PCOS, a condition where hormonal imbalance interferes with ovulation – and, therefore, conception - affects one in 10 women of childbearing age. Its symptoms include irregular periods, abnormal hair growth, acne and multiple small ovarian cysts. Nevertheless, PCOS is one of the most treatable causes of female infertility and, every year, under the guidance of experienced fertility professionals, many women with the condition go on to become mothers. Treatment options will include lifestyle adjustments, taking or receiving fertility medications or injections, or undergoing procedures such as in vitro fertilisation (IVF).
I am a woman with endometriosis, can I still get pregnant?
Women with endometriosis – the painful condition where tissue similar to the uterine lining develops outside the womb – can struggle with fertility. Growths may obstruct the functioning of reproductive organs, e.g. forming around ovaries and hindering ovulation, or forming around fallopian tubes, obstructing sperm from reaching an egg. That being said, not only do some women with endometriosis fall pregnant without intervention, those who seek the guidance of a fertility expert boost their chances of conceiving even more. If we work together, I will require you to undergo a thorough hormonal analysis, together with diagnostic tests that may include a laparoscopy, hysteroscopy or hysterosalpingography, to determine the best strategy for you to grow your family.
I am a woman with fibroids, can I still get pregnant?

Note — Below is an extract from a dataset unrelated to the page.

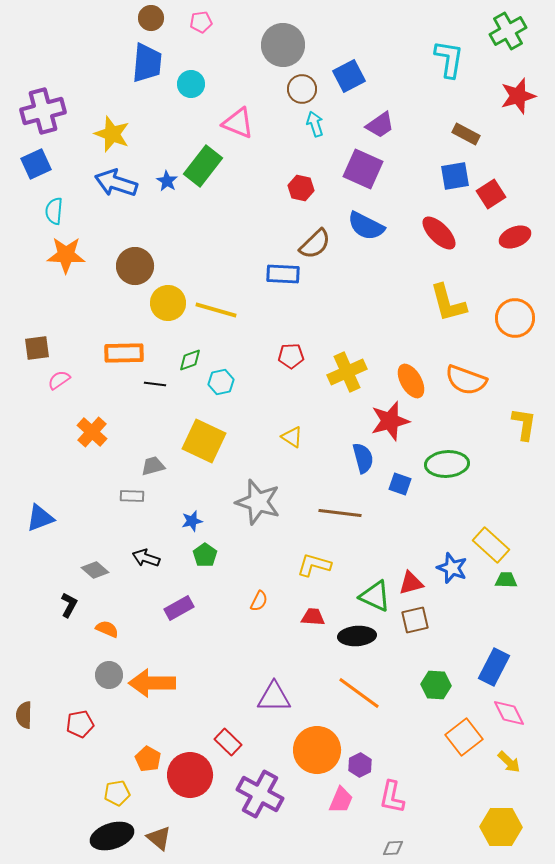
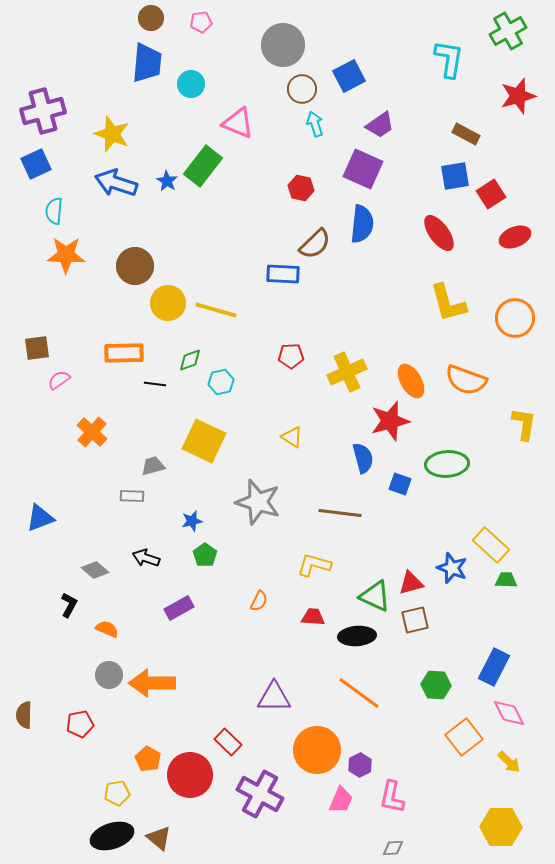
blue semicircle at (366, 226): moved 4 px left, 2 px up; rotated 111 degrees counterclockwise
red ellipse at (439, 233): rotated 9 degrees clockwise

Most fibroids - non-cancerous growths in the uterine wall – do not ordinarily affect a woman’s fertility, but some, depending on their size and location, may obstruct the sperm’s access to an egg, or implantation of an embryo. Fibroids could potentially also add a pregnancy complication if located where the foetus itself needs to develop. Nevertheless, based on your specific health profile and family goals, you may be able to have a baby without needing to remove your fibroids. Alternatively, you may benefit from undergoing a myomectomy - surgery to remove the growth while preserving the uterus. Rest assured, we will discuss all viable options together.
What lifestyle changes can couples make to improve their chance of getting pregnant?
Quitting smoking, minimizing (or, better still, eliminating) alcohol, achieving a healthy weight in cases of obesity and maintaining a nutritious diet, as well as getting regular exercise and practising safe intercourse, are lifestyle choices that support the health and fertility of both partners, complementing the treatments undertaken under the guidance of a fertility specialist.
What kind of conditions can be treated by a gynaecological laparoscopy?
A laparoscopy, also known as minimally invasive surgery or keyhole surgery, can be used instead of open surgery to diagnose and treat a range of gynaecological conditions, such as endometriosis, polycystic ovarian syndrome, pelvic inflammatory disease (PID), fibroids and cancers affecting the internal organs in the female pelvic cavity. This includes the uterus, ovaries, fallopian tubes and other nearby organs.
What are the benefits of laparoscopic surgery?
Given that laparoscopy is a type of surgery that is performed using small incisions, the patient experiences significantly less pain and bleeding after the operation in comparison to traditional open surgery. This also means that the patient can recover quicker and resume work and other normal activities sooner than with open surgery.